Governos de boçais

Por Carlos Santiago*

Os últimos fatos protagonizados por governantes do Amazonas e do Brasil levaram-me a tentar achar uma palavra, um conceito, um invólucro definidor desses espíritos que administram esse país. Matutei, matutei, e pensei que talvez a literatura me iluminasse. Criei mentalmente um método de busca e fui… Mas por onde iniciar? Ora, se os governantes são tupiniquins, a literatura nacional é o caminho.

Inicialmente, fiz uma relação direta entre as ações dos governantes brasileiros (os ataques às Universidades Públicas, à Agencia Nacional do Cinema e a suspensão dos ganhos salariais dos servidores públicos) e os temas de Machado de Assis. Não deu certo. O pessimismo original das relações humanas, sempre motivadas por interesses, só me serviu para ficar mais casmurro.

Talvez, o Brasil e o Amazonas sejam dois cortiços, como o de Aluísio Azevedo. Tentei imaginar um João Romão conduzindo o Brasil e o Amazonas com a lógica de que o ser humano é fruto do meio em que vive. Mas se o meio determina o indivíduo, seria Brasília um local de degradação humana? Não gostei.

Tentei aglutinar o nacionalismo quixotesco de Lima Barreto ao binômio pessimismo-angústia de Augusto dos Anjos. Inútil. O major de Lima Barreto sofre de um patriotismo exacerbado, um idealismo cego, enquanto Augusto dos Anjos deixa transparecer divagações metafísicas e uma angústia existencial patente. Já os nacionalistas tupiniquins só possuem ecos de um patriotismo enjambrado, equivocado, irreal e ultrapassado. Na dimensão sentimental, apresentam-se como um Deus-verme. Mas foi em vão.
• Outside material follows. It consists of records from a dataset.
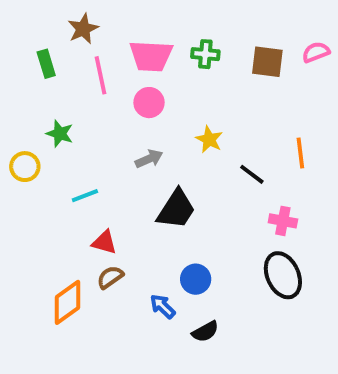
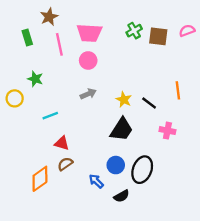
green cross: (205, 54) -> (134, 31), moved, turned -35
yellow star: (209, 139) -> (124, 100), moved
black trapezoid: (176, 209) -> (121, 129), moved
black ellipse: (283, 275) -> (142, 170), moved, turned 45

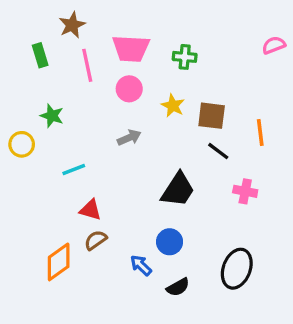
green cross: (134, 31) -> (185, 57), moved, turned 35
brown square: (158, 36) -> (212, 116), moved
yellow star: (124, 100) -> (173, 106), moved
black ellipse: (142, 170) -> (237, 269), moved

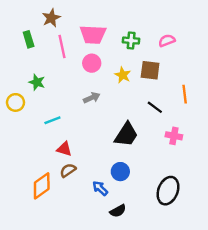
pink semicircle: (274, 45) -> (167, 41), moved
brown square: (212, 116) -> (150, 70), moved
black semicircle: (178, 287) -> (118, 211), moved

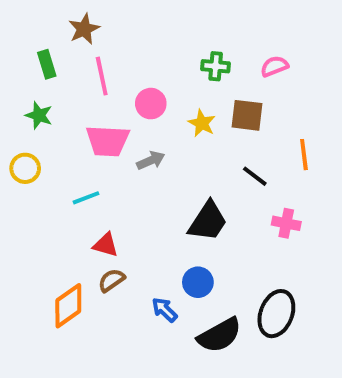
pink trapezoid: (93, 35) -> (108, 141), moved
green star: (37, 82) -> (39, 115), moved
black semicircle: (118, 211) -> (219, 335), moved, size x1.6

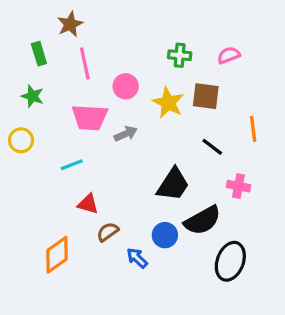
yellow star: (202, 123) -> (168, 103), size x1.4
brown semicircle: (112, 280) -> (108, 232), moved
black semicircle: (219, 335) -> (203, 220), moved

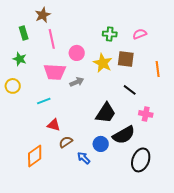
orange line: (253, 129) -> (158, 69), moved

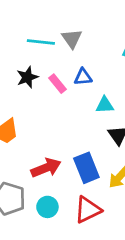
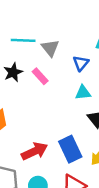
gray triangle: (72, 39) -> (50, 48), moved
blue triangle: (83, 77) -> (81, 63), moved, turned -42

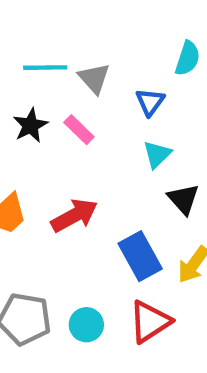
cyan triangle: (83, 93) -> (157, 154), turned -35
red arrow: (34, 151) -> (74, 215), moved

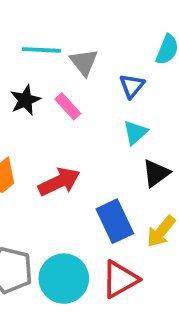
black triangle: (183, 199) -> (156, 173), turned 32
cyan circle: (86, 325) -> (64, 279), size x1.6

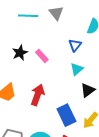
cyan line: (41, 50) -> (28, 16), moved
gray triangle: (84, 62) -> (56, 13), moved
red arrow: (59, 182) -> (38, 95), turned -45

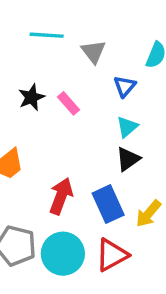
gray triangle: (56, 13) -> (94, 52), moved
black triangle: (88, 90) -> (128, 159), moved
red arrow: (38, 95) -> (61, 196), moved

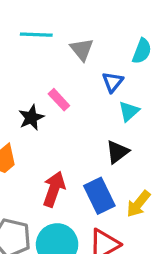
black star: (31, 97) -> (31, 118), moved
cyan triangle: (127, 127) -> (129, 111), moved

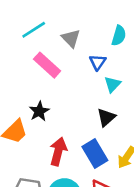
cyan line: (36, 35) -> (34, 30), turned -30
pink rectangle: (59, 100) -> (47, 65), moved, size x1.5
black star: (31, 118) -> (39, 111), moved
“Eu empobreço de repente, tu enriqueces por minha causa”, diz Oswald de Andrade. Chegam os iconoclastas, mas os governantes não são Standards de revolucionários, apenas engraxates dos americanos. No caminho tinha uma pedra. Passei por São Bernardo, Vidas Secas, lutei ao lado de Riobaldo e Diadorim, tomei banho nas águas mágicas da Bahia, com Jorge Amado, morri e vivi com o Severino de João Cabral. Até tentei fazê-los comer a barata que o personagem do livro Paixão segundo GH deglutiu. Mas também foi em vão.
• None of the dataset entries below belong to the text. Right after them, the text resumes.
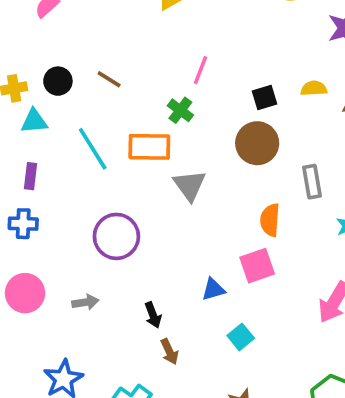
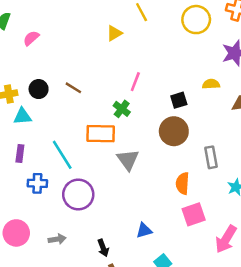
yellow semicircle: (314, 88) -> (211, 84), moved
cyan line: (93, 149) -> (62, 155), moved
blue cross: (23, 224) -> (37, 183), moved
pink square: (257, 266) -> (194, 214), moved

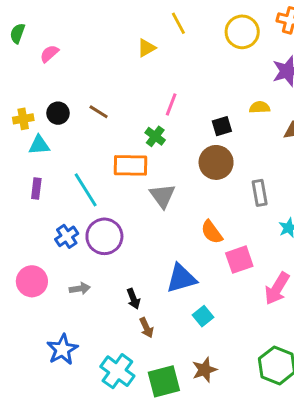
blue cross: (37, 183) -> (67, 236), moved, turned -36
orange semicircle: (182, 183) -> (212, 232), moved, turned -40
blue triangle: (144, 230) -> (181, 278), size x1.6

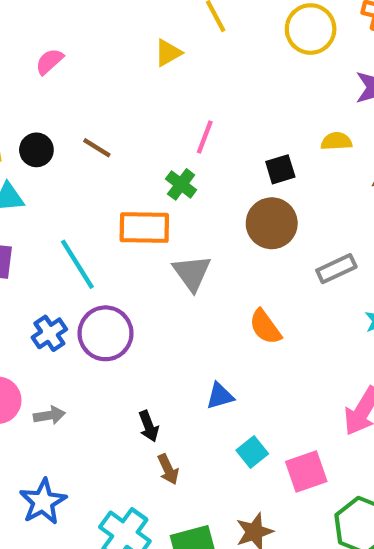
pink semicircle: (49, 54) -> (49, 61), moved
gray rectangle: (260, 193) -> (336, 269), turned 75
pink square: (239, 260) -> (306, 471), moved
blue triangle: (181, 278) -> (220, 396), size x0.6
gray arrow: (80, 289) -> (49, 415), moved

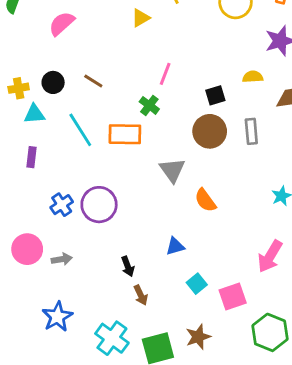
pink semicircle: (49, 61) -> (62, 24), size x1.4
cyan line: (77, 264) -> (80, 130), moved
gray rectangle: (336, 269) -> (251, 131), moved, turned -70
gray triangle: (192, 273) -> (172, 170), moved

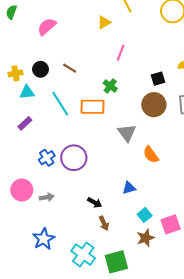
pink line: (165, 74) -> (121, 53), moved
purple rectangle: (31, 157) -> (25, 123), turned 40
black arrow: (128, 266) -> (95, 202), turned -40
brown star: (198, 337) -> (146, 238), moved

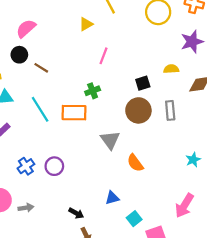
brown line: (70, 68) -> (41, 68), moved
black circle: (40, 69) -> (19, 55), moved
green cross: (110, 86) -> (93, 91), turned 32
purple circle: (74, 158) -> (54, 166), size x0.7
cyan square: (145, 215) -> (134, 219), moved

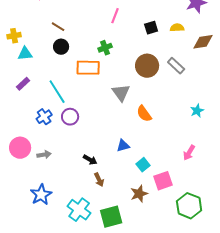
black circle: (19, 55) -> (61, 47), moved
black square: (143, 83) -> (151, 28), moved
cyan line: (40, 109) -> (57, 92), moved
gray rectangle: (170, 110) -> (176, 66), turned -42
pink arrow: (184, 206) -> (189, 153), size x0.7

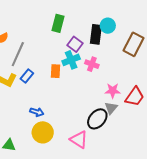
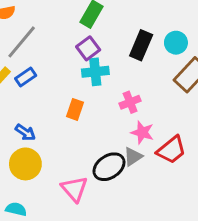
cyan circle: (108, 26) -> (176, 43), moved
purple square: (75, 44) -> (88, 48), moved
pink cross: (92, 64) -> (130, 102), moved, turned 32
orange rectangle: (55, 71) -> (75, 109), moved

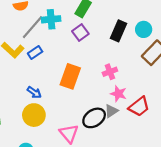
cyan cross: (95, 72) -> (51, 19), moved
orange rectangle: (75, 109) -> (70, 76), size x1.6

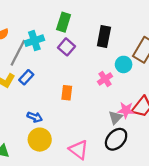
cyan circle: (144, 29) -> (124, 64), moved
orange rectangle: (70, 76) -> (67, 93), size x0.6
pink star: (118, 94) -> (126, 110), moved
black ellipse: (94, 118) -> (116, 139), moved

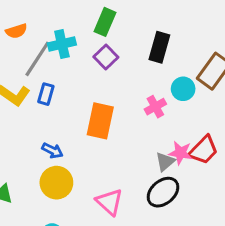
blue rectangle: (26, 77) -> (46, 94), turned -32
orange rectangle: (67, 93) -> (100, 121), size x1.6

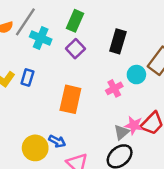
cyan cross: (62, 44) -> (41, 38), turned 35
gray line: (37, 59) -> (25, 22), moved
blue arrow: (52, 151) -> (57, 141), moved

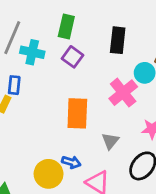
blue rectangle: (27, 78) -> (14, 85), moved
pink cross: (114, 88) -> (123, 93), size x1.5
gray triangle: (121, 132) -> (110, 141), moved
Cheguei ao Tropicalismo: “seja marginal, seja herói”. Nada. Mas tenho a certeza que os governantes não são heróis. Fui aos clássicos: Homero, Virgílio, Dante, Shakespeare, Cervantes… Todos eles falam de questões sociais, humanas, e do melhor e pior no ser humano. Em vão. Nenhum deles respondia o meu questionamento. Lembrei-me de Dostoiévski e seu livro O idiota, sobre um nobre decaído, ao mesmo tempo ingênuo e sofisticado, moralista, despido de vaidade e orgulho. Não é o caso. Pensei em Sartre e no seu livro O idiota da família, no qual o autor afirma que o homem é sempre um universal singular, nunca apenas um indivíduo. Foi inócuo.
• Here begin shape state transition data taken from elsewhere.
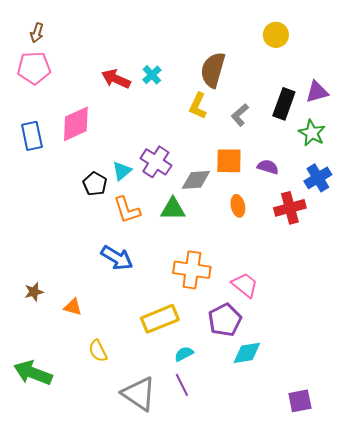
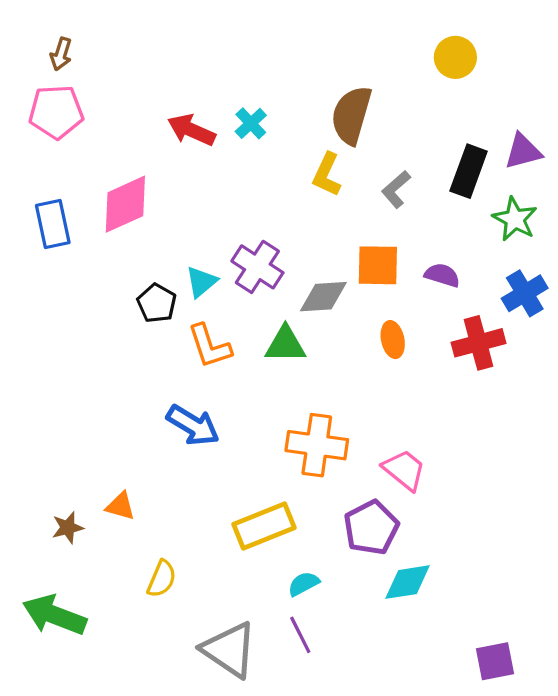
brown star: (34, 292) -> (68, 528), moved
yellow semicircle: (98, 351) -> (162, 579), turned -130

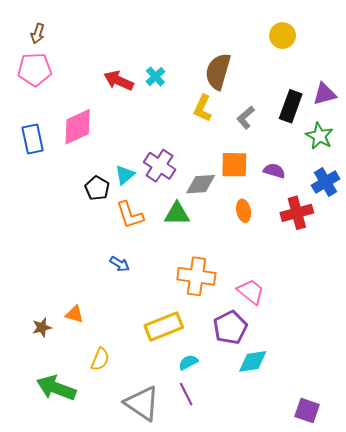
blue arrow: (193, 425) -> (120, 264), size x0.6
green arrow: (54, 615) -> (56, 388), moved
purple square: (495, 661) -> (307, 410), turned 30

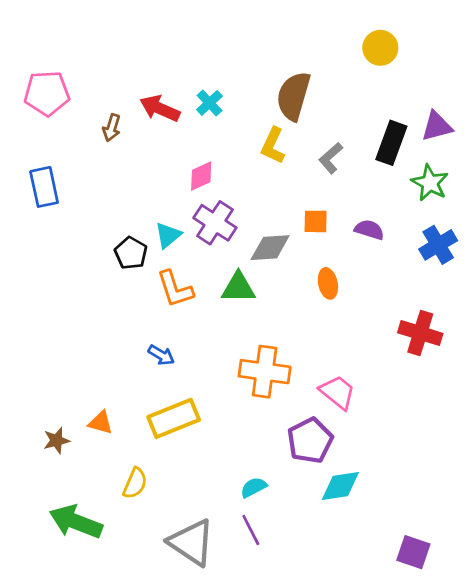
brown arrow: (38, 34) -> (112, 128), moved
pink diamond: (78, 127) -> (201, 176), moved, size x0.6
orange square: (234, 165) -> (316, 221), size x0.7
red cross: (297, 213) -> (420, 333), moved, turned 32
yellow rectangle: (164, 326) -> (174, 418), moved

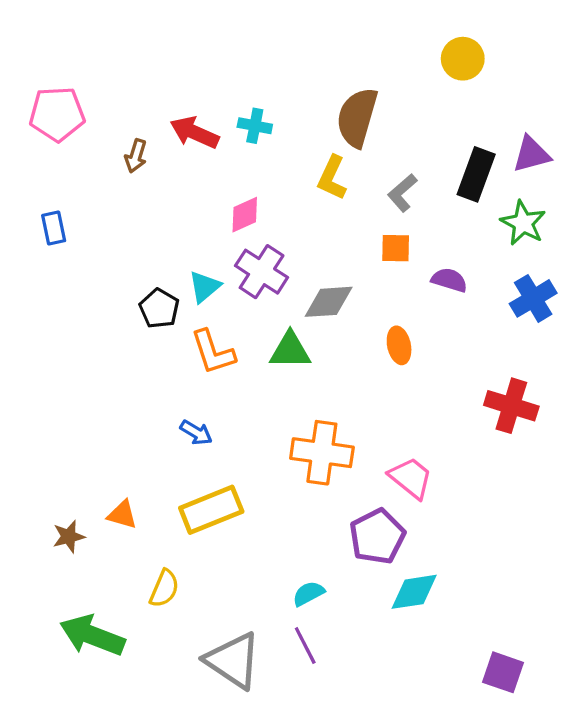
cyan cross: (209, 103) -> (255, 126), turned -36
blue rectangle: (44, 187) -> (54, 228), size x0.7
orange square: (316, 221) -> (396, 248), moved

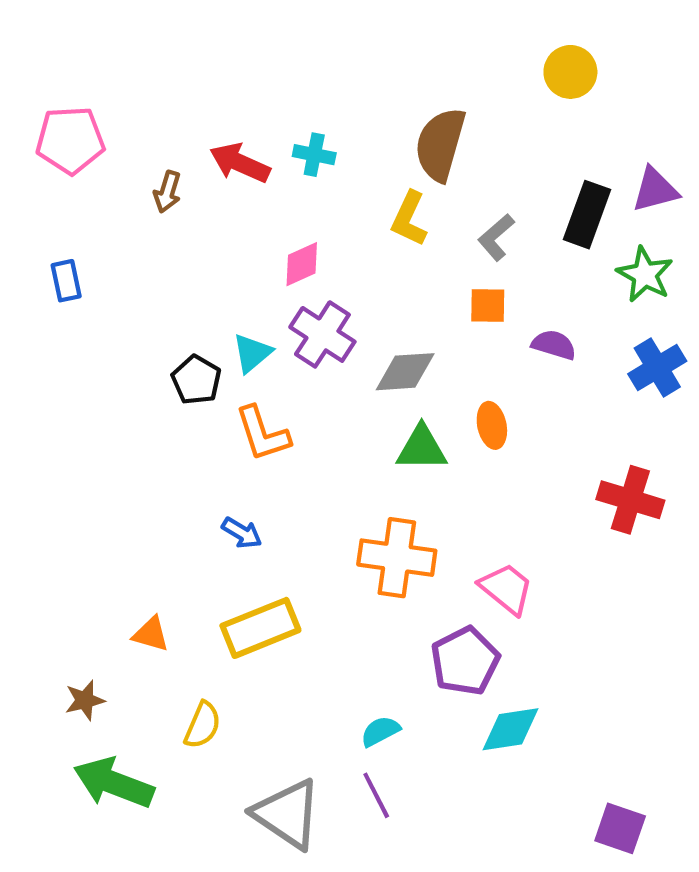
green triangle: (290, 350) -> (422, 448), moved
brown star: (69, 537) -> (85, 700), moved

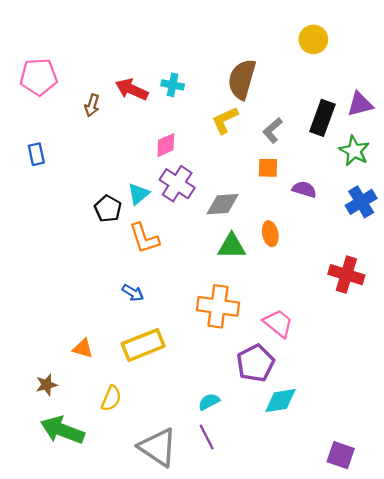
yellow L-shape: (409, 219) -> (225, 120), turned 40

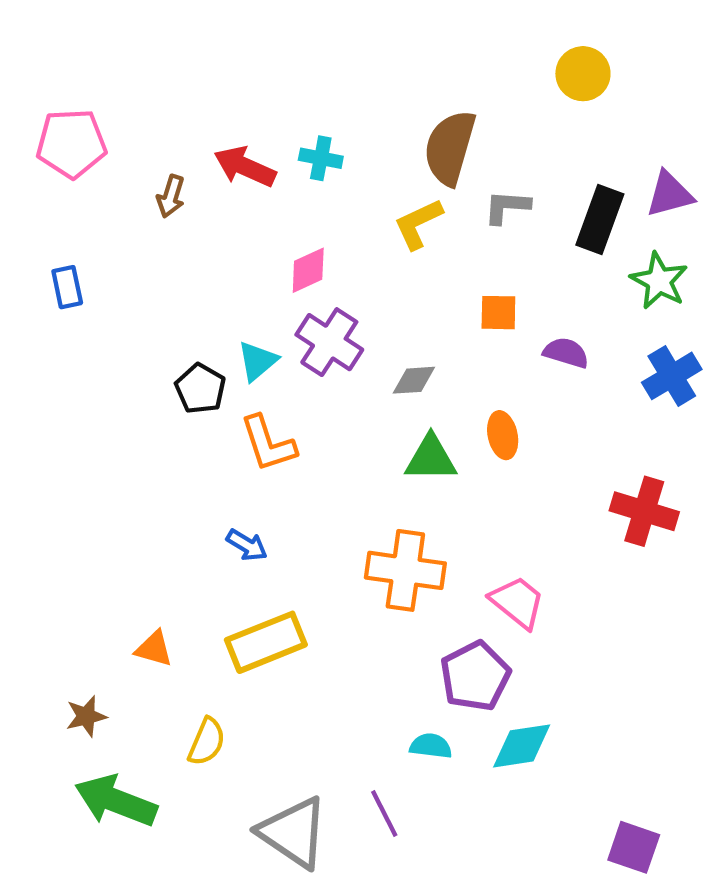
gray L-shape: (273, 130) -> (507, 207), moved, turned 45
gray diamond: (223, 204) -> (414, 380), size x0.7
cyan semicircle: (209, 402) -> (431, 746), moved, turned 35

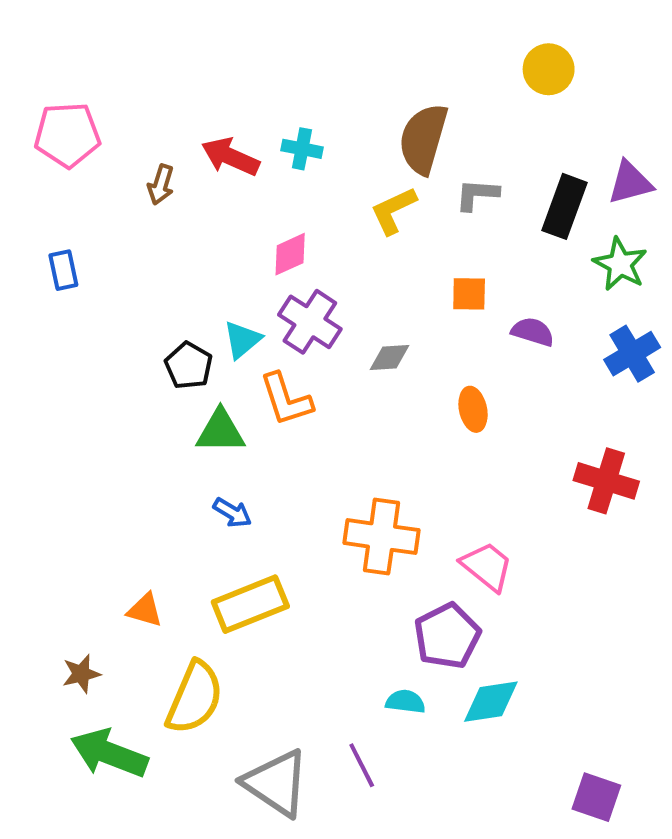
orange L-shape: (268, 444) -> (286, 399), moved
green triangle: (431, 458) -> (220, 431), moved
yellow semicircle: (207, 742) -> (195, 698), size x1.6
Olavo de Carvalho, pensador da maioria dos atuais governantes, diz que o idiota é aquele cuja consciência não está nem acima nem abaixo da realidade, mas num mundo à parte, todo feito de ficções retóricas e afetação harmônica. O conceito serviu como uma luva. Enfim, o idiota seria o bronco. Mas o que é o bronco? É o boçal, estúpido, ignorante, imbecil, o idiota político. Shakespeare, talvez, dissesse, é o que está no palco do poder, mas se comporta como se fosse da plateia, é um espectro de governante. Uma criação midiática, que se prevalece do poder para tomar decisões ao arrepio da realidade concreta. Um trapalhão. Um engomadinho que mal consegue se equilibrar nas próprias pernas e que tomou o poder por um capricho das circunstâncias.

O boçal irresponsável tabela com um conjunto de deputados, também irresponsáveis, que obedecem cegamente ao seu mando, sem perceber o caos social que se avizinha. Um inconsequente que se apresenta como um dirigente avesso a qualquer acordo legal realizado com as classes de trabalhadores, e aos apelos dos cidadãos. Um criador de broncas governamentais, sociais, econômicas e políticas.

*O autor é sociólogo, analista político e advogado.